● TO DO:
Go through the following data and transcribe exactly the stretch of lines from the one holding "Happy-Spots - Mein Online Magazin (205, 25)" to the one holding "Beauty & Mode (387, 2448)", both included.

Source records:
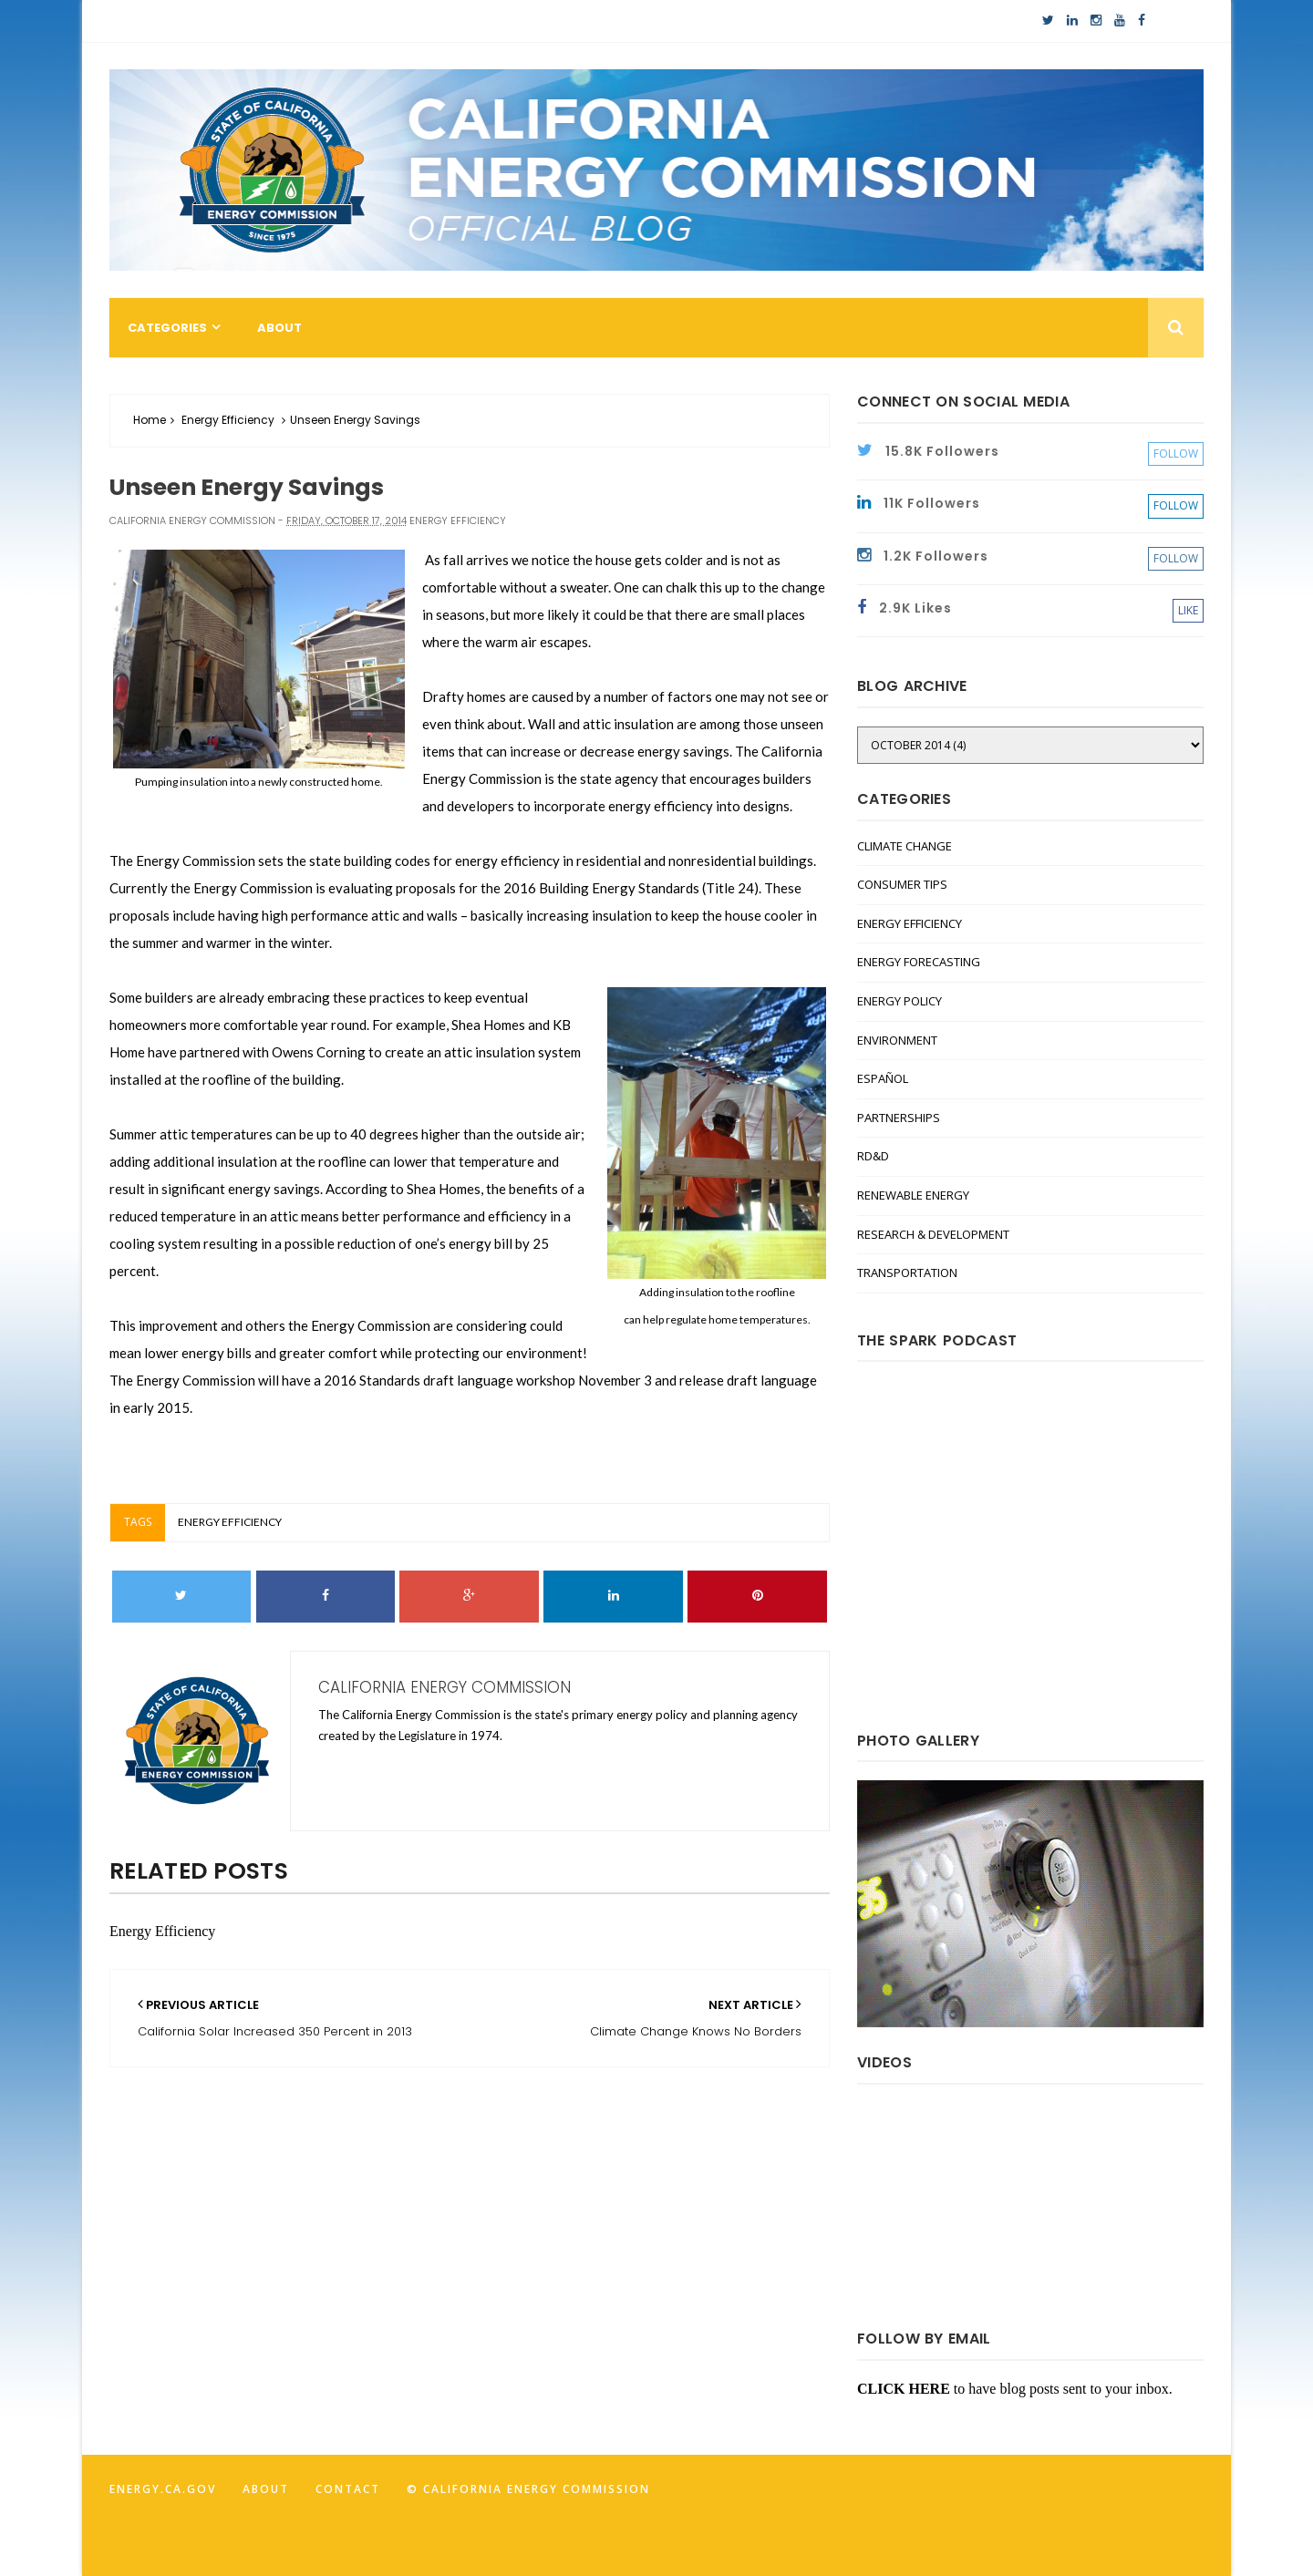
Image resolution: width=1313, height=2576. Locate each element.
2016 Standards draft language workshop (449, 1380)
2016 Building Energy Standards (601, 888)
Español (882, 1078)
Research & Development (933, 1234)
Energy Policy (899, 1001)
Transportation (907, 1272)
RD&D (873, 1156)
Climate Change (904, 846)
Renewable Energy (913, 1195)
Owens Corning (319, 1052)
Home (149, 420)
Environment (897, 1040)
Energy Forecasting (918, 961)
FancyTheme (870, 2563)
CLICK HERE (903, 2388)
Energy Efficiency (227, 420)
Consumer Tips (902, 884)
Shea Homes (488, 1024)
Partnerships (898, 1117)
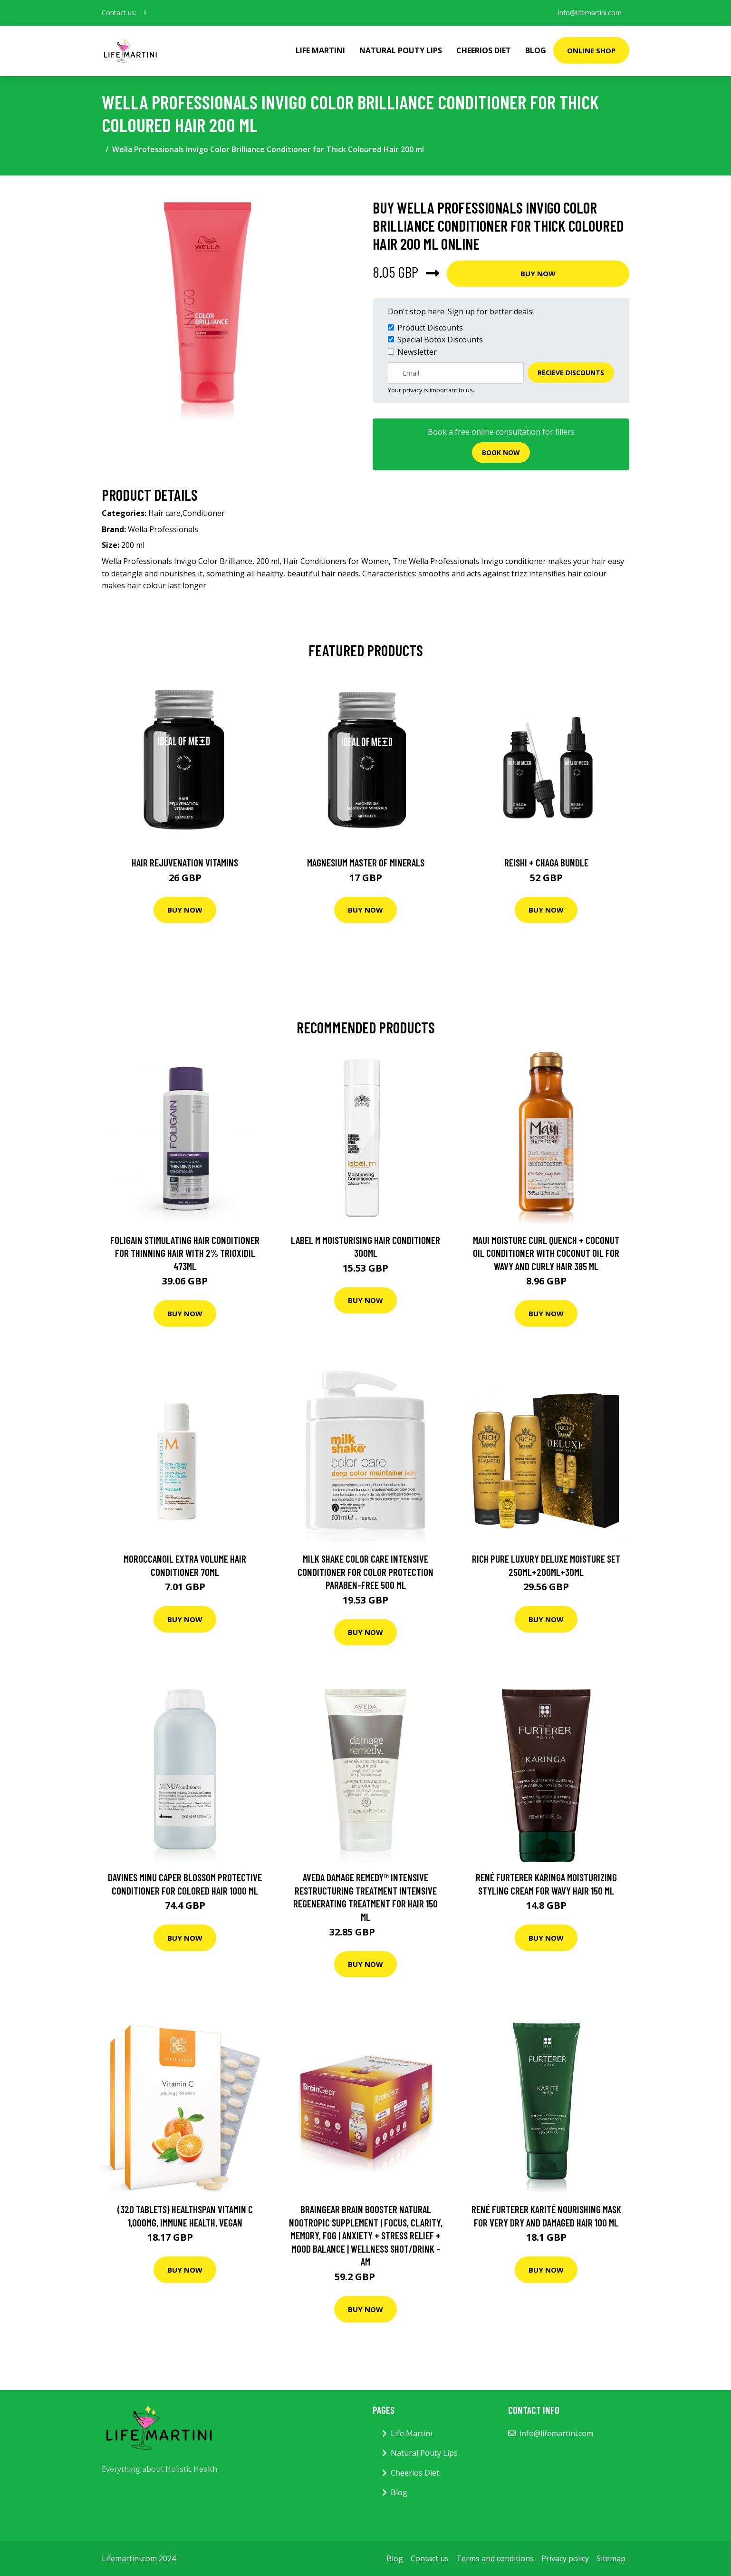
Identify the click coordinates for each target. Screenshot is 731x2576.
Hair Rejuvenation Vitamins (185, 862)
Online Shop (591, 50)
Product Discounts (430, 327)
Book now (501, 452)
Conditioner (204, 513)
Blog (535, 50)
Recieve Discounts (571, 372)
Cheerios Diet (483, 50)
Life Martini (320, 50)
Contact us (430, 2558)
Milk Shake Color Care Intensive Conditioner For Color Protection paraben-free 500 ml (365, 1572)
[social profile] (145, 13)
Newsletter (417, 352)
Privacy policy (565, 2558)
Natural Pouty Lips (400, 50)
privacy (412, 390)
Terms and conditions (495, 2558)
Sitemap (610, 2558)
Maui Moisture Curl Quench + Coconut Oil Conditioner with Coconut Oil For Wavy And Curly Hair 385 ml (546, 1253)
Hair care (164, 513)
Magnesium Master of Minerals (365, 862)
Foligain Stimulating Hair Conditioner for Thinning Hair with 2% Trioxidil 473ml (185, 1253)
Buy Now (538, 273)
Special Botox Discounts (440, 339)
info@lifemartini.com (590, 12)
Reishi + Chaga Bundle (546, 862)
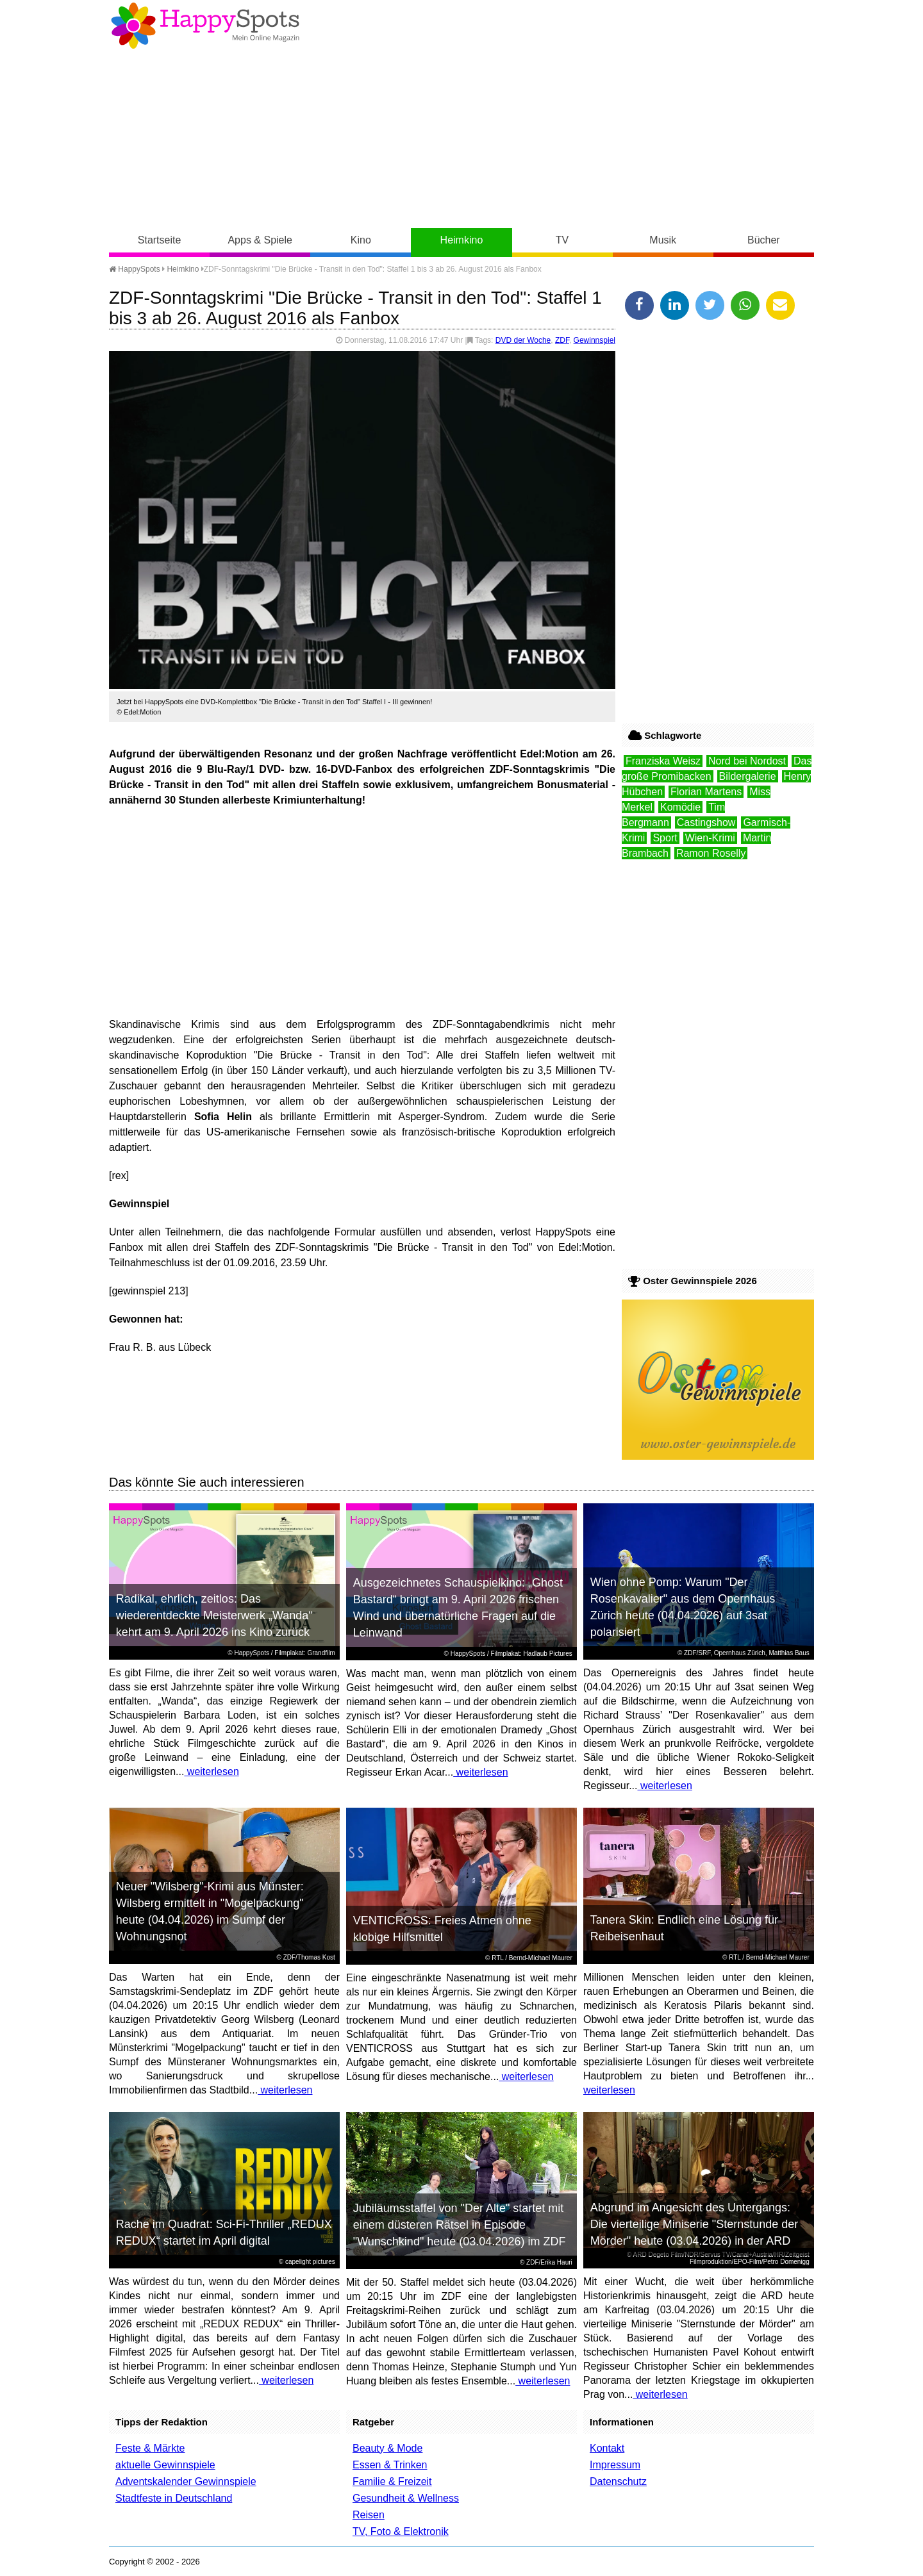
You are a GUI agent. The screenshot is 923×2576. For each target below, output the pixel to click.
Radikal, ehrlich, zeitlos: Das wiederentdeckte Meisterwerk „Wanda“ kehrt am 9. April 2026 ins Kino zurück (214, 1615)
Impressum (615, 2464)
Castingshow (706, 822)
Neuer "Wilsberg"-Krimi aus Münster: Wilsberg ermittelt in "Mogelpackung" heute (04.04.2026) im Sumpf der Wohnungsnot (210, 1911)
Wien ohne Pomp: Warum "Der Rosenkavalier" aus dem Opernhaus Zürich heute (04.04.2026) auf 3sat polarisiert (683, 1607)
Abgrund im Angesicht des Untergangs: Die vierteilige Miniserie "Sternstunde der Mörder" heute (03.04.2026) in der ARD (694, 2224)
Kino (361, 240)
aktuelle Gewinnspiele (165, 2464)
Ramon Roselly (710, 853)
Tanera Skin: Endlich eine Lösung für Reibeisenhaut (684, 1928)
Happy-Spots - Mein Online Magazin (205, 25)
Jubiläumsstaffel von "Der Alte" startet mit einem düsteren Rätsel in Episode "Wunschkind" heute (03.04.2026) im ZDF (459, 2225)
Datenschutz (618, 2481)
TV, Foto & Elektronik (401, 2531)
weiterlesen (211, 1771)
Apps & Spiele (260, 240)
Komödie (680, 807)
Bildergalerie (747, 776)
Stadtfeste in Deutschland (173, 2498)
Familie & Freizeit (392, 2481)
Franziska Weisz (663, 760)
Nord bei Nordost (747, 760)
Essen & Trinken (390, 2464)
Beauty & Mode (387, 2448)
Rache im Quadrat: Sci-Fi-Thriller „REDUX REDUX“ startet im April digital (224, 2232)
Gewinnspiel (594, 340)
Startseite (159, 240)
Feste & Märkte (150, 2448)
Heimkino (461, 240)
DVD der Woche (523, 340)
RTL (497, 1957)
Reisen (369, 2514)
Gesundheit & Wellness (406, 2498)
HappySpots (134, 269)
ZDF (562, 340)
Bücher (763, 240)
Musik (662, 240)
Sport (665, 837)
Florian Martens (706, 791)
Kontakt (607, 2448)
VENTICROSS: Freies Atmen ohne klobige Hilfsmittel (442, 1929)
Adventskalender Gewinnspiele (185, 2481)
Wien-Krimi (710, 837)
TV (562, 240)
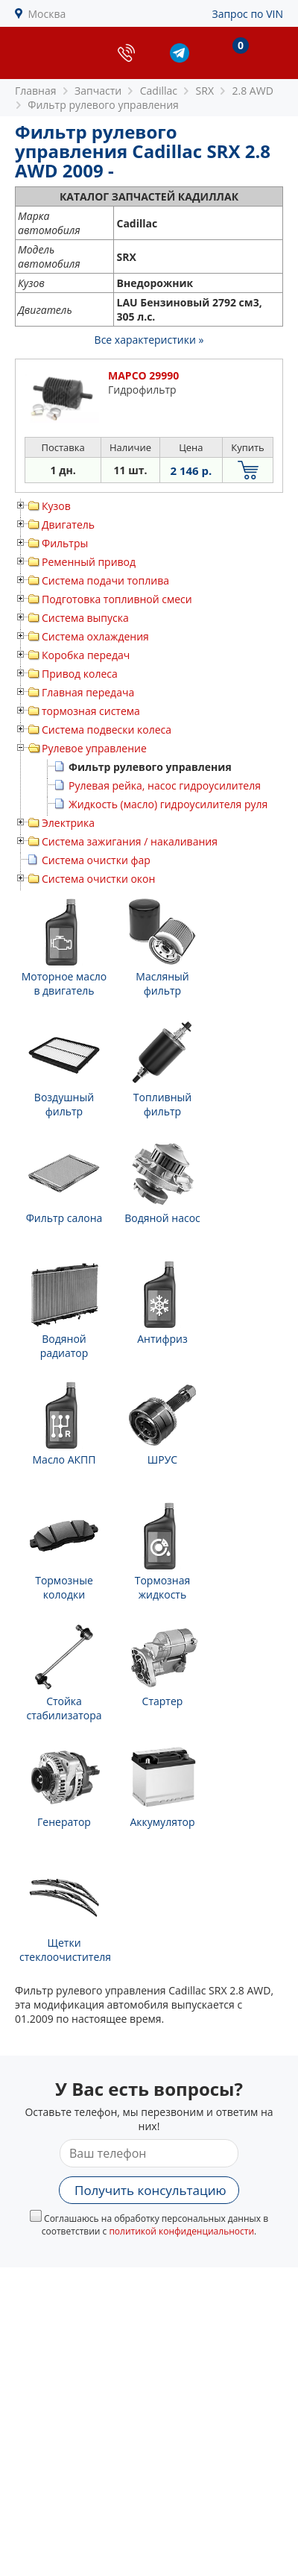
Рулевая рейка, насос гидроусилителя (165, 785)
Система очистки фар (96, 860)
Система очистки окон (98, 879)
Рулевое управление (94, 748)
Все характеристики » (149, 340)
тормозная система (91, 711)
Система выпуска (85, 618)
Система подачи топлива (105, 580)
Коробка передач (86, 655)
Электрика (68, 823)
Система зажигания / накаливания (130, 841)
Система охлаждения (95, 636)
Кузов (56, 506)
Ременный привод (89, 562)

● RESULT FOR THIS TASK:
Happy-Spots - Mein Online Magazin (205, 25)
Jubiläumsstaffel von "Der Alte" startet mit einem düsteren Rätsel in Episode "Wunschkind" heute (03.04.2026) im ZDF (459, 2225)
Datenschutz (618, 2481)
TV, Foto & Elektronik (401, 2531)
weiterlesen (211, 1771)
Apps & Spiele (260, 240)
Komödie (680, 807)
Bildergalerie (747, 776)
Stadtfeste in Deutschland (173, 2498)
Familie & Freizeit (392, 2481)
Franziska Weisz (663, 760)
Nord bei Nordost (747, 760)
Essen & Trinken (390, 2464)
Beauty & Mode (387, 2448)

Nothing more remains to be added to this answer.